Esses animais estão a ponto a ser mandados pelo Piauí para o Maranhão. Sob a alegação de que os urubus piauienses estariam causando problemas no aeroporto de Teresina, ameaçando a vida das pessoas por causa do risco de colisão com os aviões, a gerência executiva do Ibama nesse Estado, digamos, irmão – embora depois desse episódio desagregador da unidade nacional eu não saiba mais como chamá-lo –, elaborou um plano de expulsão, essa é a palavra correta, expulsão, dos pobres animais da própria moradia e de envio deles para perto de Presidente Dutra no Maranhão.
Eu conheço a má fama que os acompanha, os olhares de repulsa à sua aparição, as histórias terríveis sobre eles, mas não posso deixar de lavrar um protesto contra esse tipo de tratamento a uma espécie injustiçada desde as tábuas de Moisés e antes. Está certo que não chegam a ser humanos, como a cadela Orca do ex-ministro do Trabalho, Rogério Magri. (Se por acaso o leitor tiver lido algumas de minhas crônicas, já terá percebido minha obsessão com a humanidade dos cachorros, à qual volto de vez em quando, como volto aos entendidos de mesa redonda de futebol na TV e ao “capitalismo selvagem” do antigo PT; afinal, não é só de Nélson Rodrigues o direito de ser obsessivo). Mas, isso não é razão para tratá-los dessa maneira humilhante.

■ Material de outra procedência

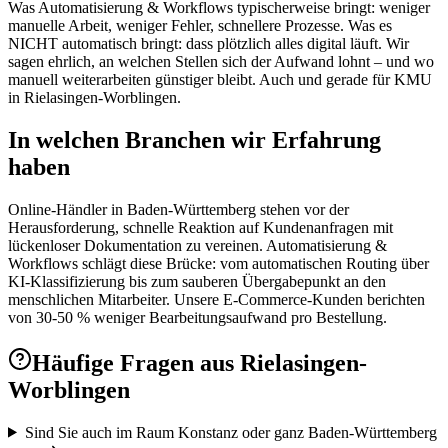
Was Automatisierung & Workflows typischerweise bringt: weniger
manuelle Arbeit, weniger Fehler, schnellere Prozesse. Was es
NICHT automatisch bringt: dass plötzlich alles digital läuft. Wir
sagen ehrlich, an welchen Stellen sich der Aufwand lohnt – und wo
manuell weiterarbeiten günstiger bleibt. Auch und gerade für KMU
in Rielasingen-Worblingen.
In welchen Branchen wir Erfahrung
haben
Online-Händler in Baden-Württemberg stehen vor der
Herausforderung, schnelle Reaktion auf Kundenanfragen mit
lückenloser Dokumentation zu vereinen. Automatisierung &
Workflows schlägt diese Brücke: vom automatischen Routing über
KI-Klassifizierung bis zum sauberen Übergabepunkt an den
menschlichen Mitarbeiter. Unsere E-Commerce-Kunden berichten
von 30-50 % weniger Bearbeitungsaufwand pro Bestellung.
Häufige Fragen aus
Rielasingen-
Worblingen
Sind Sie auch im Raum Konstanz oder ganz Baden-Württemberg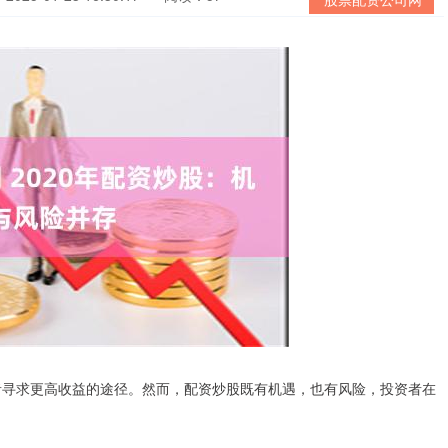
资者寻求更高收益的途径。然而，配资炒股既有机遇，也有风险，投资者在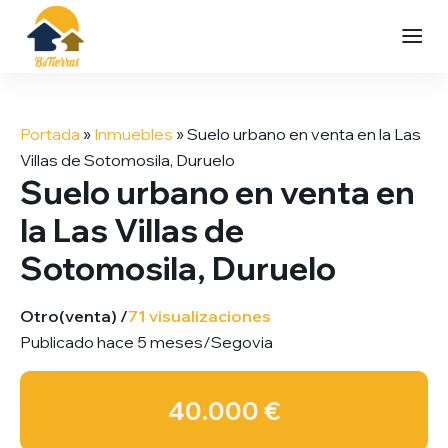
Saltar
al
Portada
»
Inmuebles
»
Suelo urbano en venta en la Las
contenido
Villas de Sotomosila, Duruelo
Suelo urbano en venta en
la Las Villas de
Sotomosila, Duruelo
Otro
(venta) /
71 visualizaciones
Publicado hace 5 meses
/
Segovia
40.000 €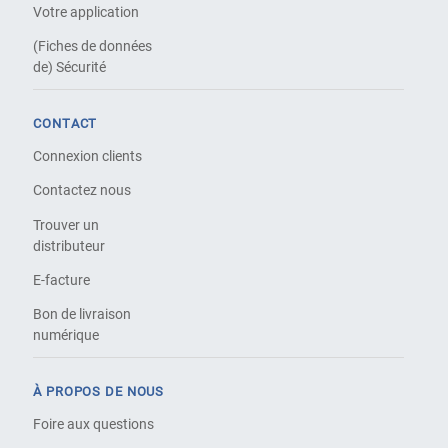
Votre application
(Fiches de données
de) Sécurité
CONTACT
Connexion clients
Contactez nous
Trouver un
distributeur
E-facture
Bon de livraison
numérique
À PROPOS DE NOUS
Foire aux questions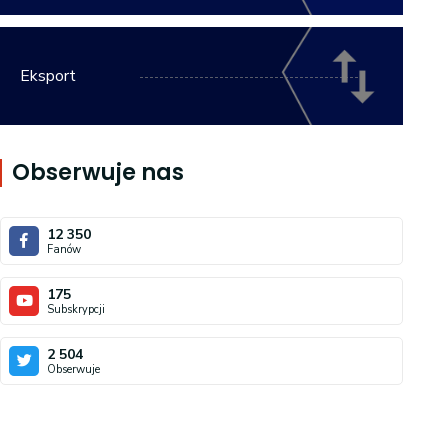
Eksport
Obserwuje nas
12 350
Fanów
175
Subskrypcji
2 504
Obserwuje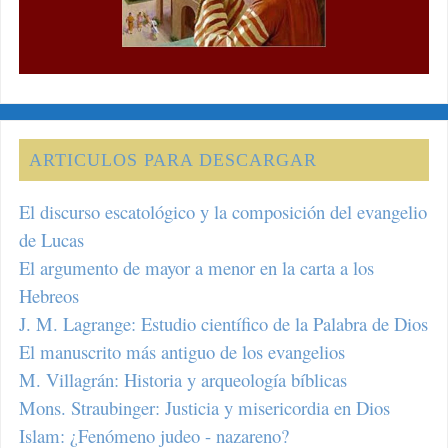
ARTICULOS PARA DESCARGAR
El discurso escatológico y la composición del evangelio
de Lucas
El argumento de mayor a menor en la carta a los
Hebreos
J. M. Lagrange: Estudio científico de la Palabra de Dios
El manuscrito más antiguo de los evangelios
M. Villagrán: Historia y arqueología bíblicas
Mons. Straubinger: Justicia y misericordia en Dios
Islam: ¿Fenómeno judeo - nazareno?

Por que agredi-los, como se eles não servissem para nada, como se não passassem de malfeitores ou astutos contraventores do jogo do bicho, viciados em gravar as próprias conversas com seus parceiros de negócios escusos com a pérfida intenção de derrubar governos e colocar em perigo a estabilidade político-social da nação? Ouço ali um leitor gritar, tapando o nariz, que os urubus provocam um bocado de incômodo, chegando a ameaçar a saúde pública com seu mau cheiro tão característico. É verdade. Mas, de quem é a culpa? Deles ou de quem produz esses lixões por toda parte, dessa sociedade de consumismo desenfreado?
Mas, vamos olhar a situação pelo lado positivo, como nesses fantásticos livros de auto-ajuda que proliferam com tanta facilidade. Seu comportamento familiar é modelar, pois são, com as exceções de sempre, monogâmicos convictos. Chocar os ovos é tarefa tanto da mãe quanto do pai, sem aquela de o tempo todo o macho vir com a mesma história: “Querida, vou dar uma volta no lixão e volto já”, mas só voltar tarde da noite cheio de penas desconhecidas e com o bico de quem andou aprontando alguma.

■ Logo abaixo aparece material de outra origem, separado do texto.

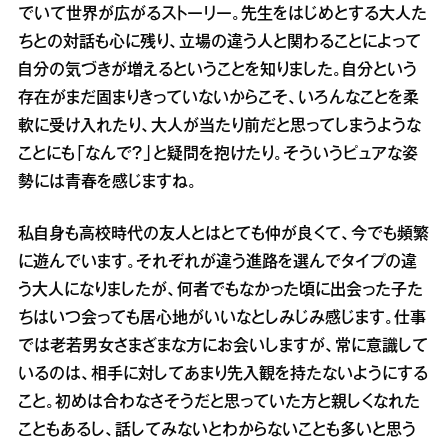
でいて世界が広がるストーリー。先生をはじめとする大人た
ちとの対話も心に残り、立場の違う人と関わることによって
自分の気づきが増えるということを知りました。自分という
存在がまだ固まりきっていないからこそ、いろんなことを柔
軟に受け入れたり、大人が当たり前だと思ってしまうような
ことにも「なんで？」と疑問を抱けたり。そういうピュアな姿
勢には青春を感じますね。
私自身も高校時代の友人とはとても仲が良くて、今でも頻繁
に遊んでいます。それぞれが違う進路を選んでタイプの違
う大人になりましたが、何者でもなかった頃に出会った子た
ちはいつ会っても居心地がいいなとしみじみ感じます。仕事
では老若男女さまざまな方にお会いしますが、常に意識して
いるのは、相手に対してあまり先入観を持たないようにする
こと。初めは合わなさそうだと思っていた方と親しくなれた
こともあるし、話してみないとわからないことも多いと思う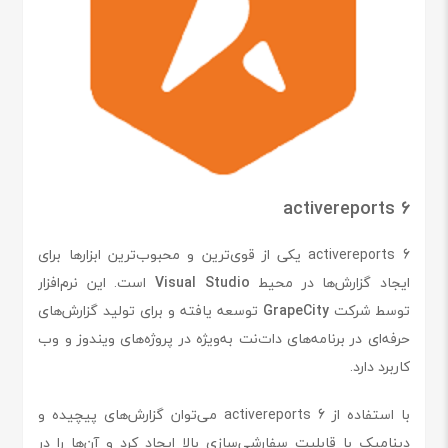
activereports 6
activereports 6 یکی از قوی‌ترین و محبوب‌ترین ابزارها برای
ایجاد گزارش‌ها در محیط
Visual Studio
است. این نرم‌افزار
توسط شرکت
GrapeCity
توسعه یافته و برای تولید گزارش‌های
حرفه‌ای در برنامه‌های دات‌نت به‌ویژه در پروژه‌های ویندوز و وب
کاربرد دارد.
با استفاده از activereports 6 می‌توان گزارش‌های پیچیده و
دینامیک با قابلیت سفارشی‌سازی بالا ایجاد کرد و آن‌ها را در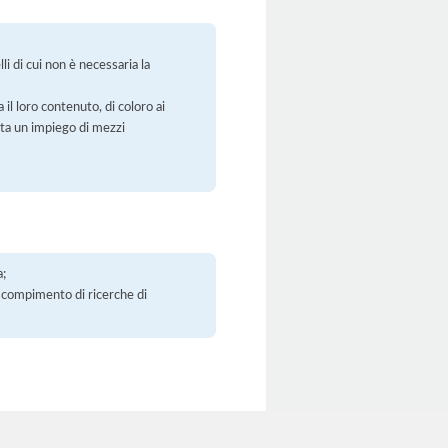
li di cui non è necessaria la
 il loro contenuto, di coloro ai
orta un impiego di mezzi
a;
 il compimento di ricerche di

Eles formam famílias ampliadas por associação com os parentes. Quem garante que ao mandá-los para o Maranhão os piauienses não destruiriam essa exemplar união, separando maridos de mulheres, irmãos de irmãos, primos de primos, tios de sobrinhos? Será um exagero chamá-los, depois de removidos para Presidente Dutra, de sem-lixão, à semelhança dos sem-terra ou dos sem-teto? Consideremos esse drama e mais isto. O Coragyps atratus é um ser ecológico porque elimina do ambiente matéria orgânica em decomposição, sendo uma espécie de reciclador natural.

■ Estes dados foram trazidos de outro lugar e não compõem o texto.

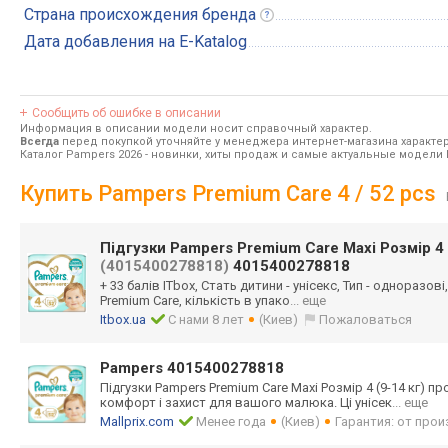
Страна происхождения
бренда
Дата добавления на E-Katalog
Сообщить об ошибке в описании
Информация в описании модели носит справочный характер.
Всегда
перед покупкой уточняйте у менеджера интернет-магазина характе
Каталог Pampers 2026
- новинки, хиты продаж и самые актуальные модели
Купить Pampers Premium Care 4 / 52 pcs
Підгузки Pampers Premium Care Maxi Розмір 4 
(4015400278818)
4015400278818
+ 33 балів ITbox, Стать дитини - унісекс, Тип - одноразові,
Premium Care, кількість в упако
... еще
Itbox.ua
С нами 8 лет
(Киев)
Пожаловаться
Pampers 4015400278818
Підгузки Pampers Premium Care Maxi Розмір 4 (9-14 кг)
комфорт і захист для вашого малюка. Ці унісек
... еще
Mallprix.com
Менее года
(Киев)
Гарантия: от про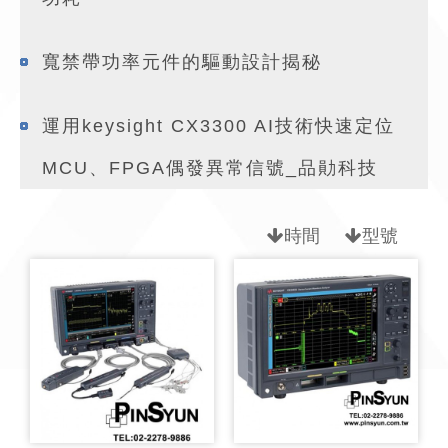
寬禁帶功率元件的驅動設計揭秘
運用keysight CX3300 AI技術快速定位
MCU、FPGA偶發異常信號_品勛科技
時間
型號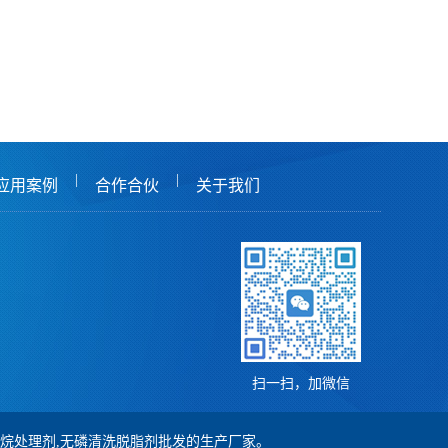
|
|
应用案例
合作合伙
关于我们
扫一扫，加微信
,硅烷处理剂,无磷清洗脱脂剂批发的生产厂家。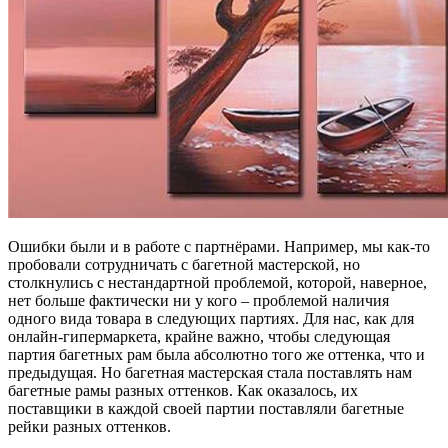
Ошибки были и в работе с партнёрами. Например, мы как-то
пробовали сотрудничать с багетной мастерской, но
столкнулись с нестандартной проблемой, которой, наверное,
нет больше фактически ни у кого – проблемой наличия
одного вида товара в следующих партиях. Для нас, как для
онлайн-гипермаркета, крайне важно, чтобы следующая
партия багетных рам была абсолютно того же оттенка, что и
предыдущая. Но багетная мастерская стала поставлять нам
багетные рамы разных оттенков. Как оказалось, их
поставщики в каждой своей партии поставляли багетные
рейки разных оттенков.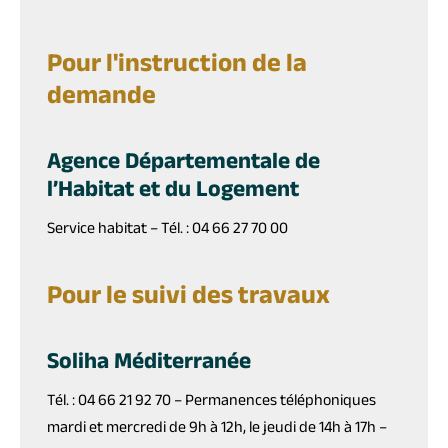
Pour l'instruction de la
demande
Agence Départementale de
l’Habitat et du Logement
Service habitat – Tél. : 04 66 27 70 00
Pour le suivi des travaux
Soliha Méditerranée
Tél. : 04 66 21 92 70 – Permanences téléphoniques
mardi et mercredi de 9h à 12h, le jeudi de 14h à 17h –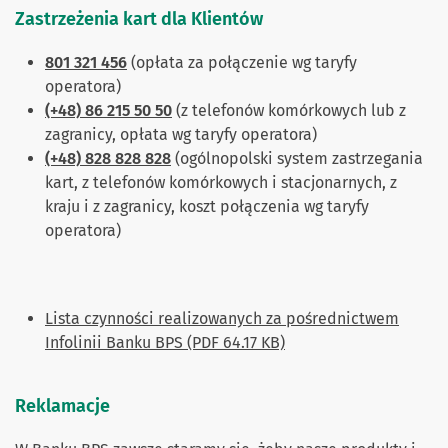
Zastrzeżenia kart dla Klientów
801 321 456
(opłata za połączenie wg taryfy
operatora)
(+48) 86 215 50 50
(z telefonów komórkowych lub z
zagranicy, opłata wg taryfy operatora)
(+48) 828 828 828
(ogólnopolski system zastrzegania
kart, z telefonów komórkowych i stacjonarnych, z
kraju i z zagranicy, koszt połączenia wg taryfy
operatora)
Lista czynności realizowanych za pośrednictwem
Infolinii Banku BPS (PDF 64.17 KB)
Reklamacje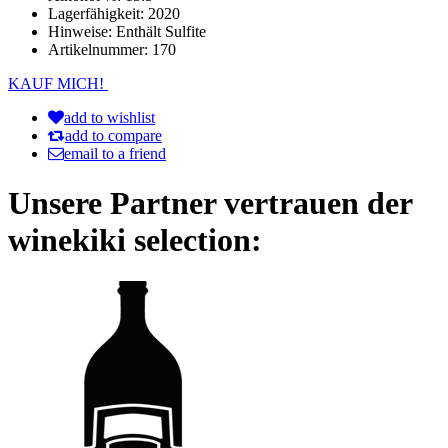
Lagerfähigkeit:
2020
Hinweise:
Enthält Sulfite
Artikelnummer:
170
KAUF MICH!
add to wishlist
add to compare
email to a friend
Unsere Partner vertrauen der
winekiki selection: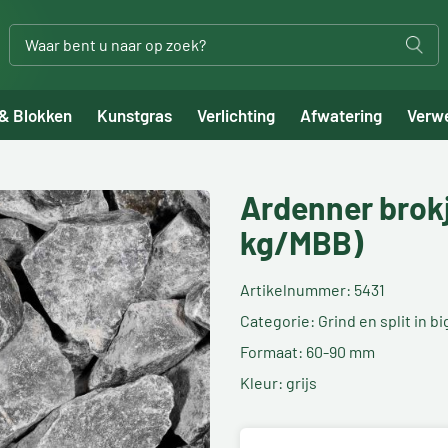
 & Blokken
Kunstgras
Verlichting
Afwatering
Verw
Ardenner brokj
kg/MBB)
Artikelnummer: 5431
Categorie: Grind en split in b
Formaat: 60-90 mm
Kleur: grijs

Onde está a Sociedade Protetora dos Urubus, tão calada até agora? Os ambientalistas não vão dizer coisa alguma?  Ninguém vai fazer nada? Será que só as tartarugas marinhas (Eretmochelys imbricata) e os micos-leões-dourados (Leontopithecus rosalia) são dignos de protestos e palavras de ordem? Essa omissão não levará a uma guerra entre o Maranhão e o Piauí, à Guerra do Coragyps atratus, semelhante à Guerra da Lagosta (Procambarus clarkii) entre Brasil e França nos anos 60, enquanto os urubus passeiam entre os girassóis?